*** Opening of Data supplied ***

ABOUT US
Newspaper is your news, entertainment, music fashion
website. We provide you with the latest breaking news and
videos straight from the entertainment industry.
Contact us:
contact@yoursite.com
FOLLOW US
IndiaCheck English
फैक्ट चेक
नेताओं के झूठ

*** Close of Data supplied ***

◆ **Task directions**
Each entry shown above should be copied out exactly.

◆ **Result for this task**
ABOUT US
Newspaper is your news, entertainment, music fashion
website. We provide you with the latest breaking news and
videos straight from the entertainment industry.
Contact us:
contact@yoursite.com
FOLLOW US
IndiaCheck English
फैक्ट चेक
नेताओं के झूठ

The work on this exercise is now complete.